Размер шрифта
-
+

Жак-француз. В память о ГУЛАГе - стр. 3

Жак Росси не улыбнулся, а ведь позже я узнаю, с какой иронией относится он к себе самому и ко всему свету.

Мы всё еще стояли в дверях; он протянул мне свой curriculum vitae, три машинописные странички на английском языке. Я отступила поближе к лампе, он шагнул в кабинет. Я заглянула в документ самым что ни на есть «бюрократическим» взглядом, чтобы сразу выделить и ухватить самое важное, то есть самое полезное. В глаза мне бросилась строка в рубрике «Образование»: «Наука выживания, архипелаг ГУЛАГ, 1937–1957»[1]; две предыдущие строки свидетельствовали о другом типе образования: диплом по изобразительному искусству, Берлин, Академия на Гарденберг-плац и Школа изобразительных искусств, Париж, 1929–1934, а также диплом по восточным цивилизациям (история и язык Китая и Индии) из Сорбонны и Школы восточных языков, Париж, 1929–1936.

Я сохранила этот куррикулум; он лежит передо мной теперь, когда я пишу эти строки. Вначале Жак обозначил свою цель; цитирую в точном переводе с английского: «Ищу возможности продлить свое пребывание в Соединенных Штатах в качестве временного сотрудника высшего учебного заведения, что позволило бы мне зарабатывать на жизнь преподаванием и лекциями о том, что мне известно из первых рук. Хочу также воспользоваться этим временем, чтобы подготовить публикацию научного труда, посвященного советским трудовым лагерям, с которыми знаком по собственному опыту».

Жак Росси родился в 1909 году и двадцать лет провел в ГУЛАГе. ГУЛАГ был его школой, его университетом, его опытом, его карьерой и одновременно – объектом его исследований.
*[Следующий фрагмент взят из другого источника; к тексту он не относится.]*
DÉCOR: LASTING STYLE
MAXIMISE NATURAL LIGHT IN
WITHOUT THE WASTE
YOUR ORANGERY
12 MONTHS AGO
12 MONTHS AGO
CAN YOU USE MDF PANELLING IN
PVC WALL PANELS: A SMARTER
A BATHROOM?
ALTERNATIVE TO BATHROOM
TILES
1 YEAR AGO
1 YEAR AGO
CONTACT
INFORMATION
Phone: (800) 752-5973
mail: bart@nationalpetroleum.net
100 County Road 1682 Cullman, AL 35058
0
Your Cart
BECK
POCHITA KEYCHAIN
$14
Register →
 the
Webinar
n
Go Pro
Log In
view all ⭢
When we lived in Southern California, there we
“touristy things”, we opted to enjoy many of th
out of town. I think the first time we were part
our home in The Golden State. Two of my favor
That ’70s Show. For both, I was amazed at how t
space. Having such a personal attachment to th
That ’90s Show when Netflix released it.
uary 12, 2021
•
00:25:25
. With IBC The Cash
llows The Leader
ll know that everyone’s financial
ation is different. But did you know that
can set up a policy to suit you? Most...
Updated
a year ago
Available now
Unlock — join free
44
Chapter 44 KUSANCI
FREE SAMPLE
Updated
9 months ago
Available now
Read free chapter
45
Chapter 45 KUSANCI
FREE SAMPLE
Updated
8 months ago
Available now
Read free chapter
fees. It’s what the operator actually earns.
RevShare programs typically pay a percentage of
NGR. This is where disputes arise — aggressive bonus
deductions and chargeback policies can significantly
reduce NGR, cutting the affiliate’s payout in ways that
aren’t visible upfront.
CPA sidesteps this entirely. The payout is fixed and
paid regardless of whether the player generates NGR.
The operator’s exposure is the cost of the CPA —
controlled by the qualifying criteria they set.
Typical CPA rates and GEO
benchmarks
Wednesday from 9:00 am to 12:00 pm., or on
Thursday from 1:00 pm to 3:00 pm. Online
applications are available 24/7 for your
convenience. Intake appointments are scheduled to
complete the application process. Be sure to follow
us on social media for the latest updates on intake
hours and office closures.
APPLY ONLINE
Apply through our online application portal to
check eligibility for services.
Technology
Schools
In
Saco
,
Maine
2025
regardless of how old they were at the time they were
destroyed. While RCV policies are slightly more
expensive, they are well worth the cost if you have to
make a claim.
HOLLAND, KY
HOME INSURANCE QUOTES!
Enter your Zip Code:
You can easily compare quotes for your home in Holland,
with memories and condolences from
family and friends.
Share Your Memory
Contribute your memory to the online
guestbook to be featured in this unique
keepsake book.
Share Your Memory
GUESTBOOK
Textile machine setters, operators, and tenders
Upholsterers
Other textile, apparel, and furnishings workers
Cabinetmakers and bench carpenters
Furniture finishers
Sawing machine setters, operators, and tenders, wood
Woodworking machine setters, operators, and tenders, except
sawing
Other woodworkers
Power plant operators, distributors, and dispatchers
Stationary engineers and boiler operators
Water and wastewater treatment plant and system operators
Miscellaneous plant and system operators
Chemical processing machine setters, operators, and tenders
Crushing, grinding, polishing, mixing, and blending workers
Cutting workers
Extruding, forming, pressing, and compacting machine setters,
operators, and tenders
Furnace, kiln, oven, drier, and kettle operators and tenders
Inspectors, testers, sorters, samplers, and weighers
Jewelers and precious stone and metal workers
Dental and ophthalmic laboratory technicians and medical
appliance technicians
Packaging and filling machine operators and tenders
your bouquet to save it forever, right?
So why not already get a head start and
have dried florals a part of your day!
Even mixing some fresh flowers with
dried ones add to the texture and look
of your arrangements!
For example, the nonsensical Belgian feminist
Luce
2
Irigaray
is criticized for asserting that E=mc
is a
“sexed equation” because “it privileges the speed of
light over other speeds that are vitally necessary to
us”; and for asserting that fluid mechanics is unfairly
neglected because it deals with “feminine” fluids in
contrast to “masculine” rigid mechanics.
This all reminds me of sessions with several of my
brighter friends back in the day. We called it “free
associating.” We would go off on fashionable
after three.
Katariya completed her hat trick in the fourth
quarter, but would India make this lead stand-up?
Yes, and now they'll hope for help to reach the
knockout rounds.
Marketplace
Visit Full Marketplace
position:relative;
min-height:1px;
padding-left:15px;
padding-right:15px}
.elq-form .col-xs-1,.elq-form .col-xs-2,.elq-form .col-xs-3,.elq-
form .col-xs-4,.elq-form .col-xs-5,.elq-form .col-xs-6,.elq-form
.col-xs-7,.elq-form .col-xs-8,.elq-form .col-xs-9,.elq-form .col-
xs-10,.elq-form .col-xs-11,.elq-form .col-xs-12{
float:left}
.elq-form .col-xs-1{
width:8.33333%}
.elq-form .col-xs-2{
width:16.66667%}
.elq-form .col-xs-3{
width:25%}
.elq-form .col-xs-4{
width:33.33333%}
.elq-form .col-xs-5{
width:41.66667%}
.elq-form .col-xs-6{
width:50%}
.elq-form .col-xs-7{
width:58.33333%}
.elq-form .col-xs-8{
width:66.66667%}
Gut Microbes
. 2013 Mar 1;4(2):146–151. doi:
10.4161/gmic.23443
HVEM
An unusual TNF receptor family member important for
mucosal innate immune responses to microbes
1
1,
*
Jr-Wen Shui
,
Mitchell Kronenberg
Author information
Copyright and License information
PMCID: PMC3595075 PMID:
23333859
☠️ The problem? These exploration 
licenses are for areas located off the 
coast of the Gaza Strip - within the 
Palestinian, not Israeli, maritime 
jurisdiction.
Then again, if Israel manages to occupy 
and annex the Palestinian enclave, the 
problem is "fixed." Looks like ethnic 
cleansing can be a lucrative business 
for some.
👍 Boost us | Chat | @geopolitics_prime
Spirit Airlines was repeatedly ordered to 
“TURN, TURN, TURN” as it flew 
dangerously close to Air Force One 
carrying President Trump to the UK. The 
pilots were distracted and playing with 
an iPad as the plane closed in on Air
Так он обозначил ГУЛАГ в своем куррикулуме, такое место отвел ему в своей жизни.

Потрясенная, я опустилась на стул, предназначенный для студентов и посетителей, и кивнула ему на второй стул. В тот вечер мы мало говорили о курсах французского языка и об иезуитах Джорджтаунского университета, которые предоставили ему возможность заниматься в университетской библиотеке, чтобы он мог завершить свой «Справочник по ГУЛАГу», исследование, основанное на личном опыте. Зато мы сразу заговорили о ГУЛАГе и уже не изменяли этой теме. Ах, как неподражаемо Жак говорил об этом, с каким блеском и с каким смирением, с какой трезвостью и с каким язвительным черным юмором!

В тот вечер мне начал приоткрываться один из секретов его жизни. Нет, Жак не считал себя невинной жертвой. Ему, истовому коммунисту, коминтерновцу, бросившемуся изо всех сил участвовать в разрушении мира капитализма, повезло: в ГУЛАГе он обрел школу правды. Да, погоня за химерой дорого ему обошлась, но цена была справедливая. Он был чуть ли не благодарен судьбе за эту науку.

Не скажу, что я сразу поняла эту идею, на которой Жак так настаивал. Сперва я смотрела на него как на жертву, как на человека, пережившего концлагерь, чудом избежавшего гибели. Я ведь и сама внучка депортированных и тему лагерей воспринимаю обостренно. Годами, пока мы пытались хоть что-нибудь узнать об их судьбе, и даже потом, когда взрослые уже знали, что надежды больше нет, я ждала, что дедушка и бабушка вернутся из нацистских лагерей, и верила, что однажды они постучатся в дверь нашей квартиры, как постучался Жак Росси в дверь моего кабинета.

Между нами сразу возникла симпатия, родилось доверие, мы стали друзьями с первой секунды, даже прежде чем я как следует изучила его куррикулум, из которого стало ясно, что этот человек, одновременно такой хрупкий и такой сильный, заглянул в лицо Горгоне и уцелел.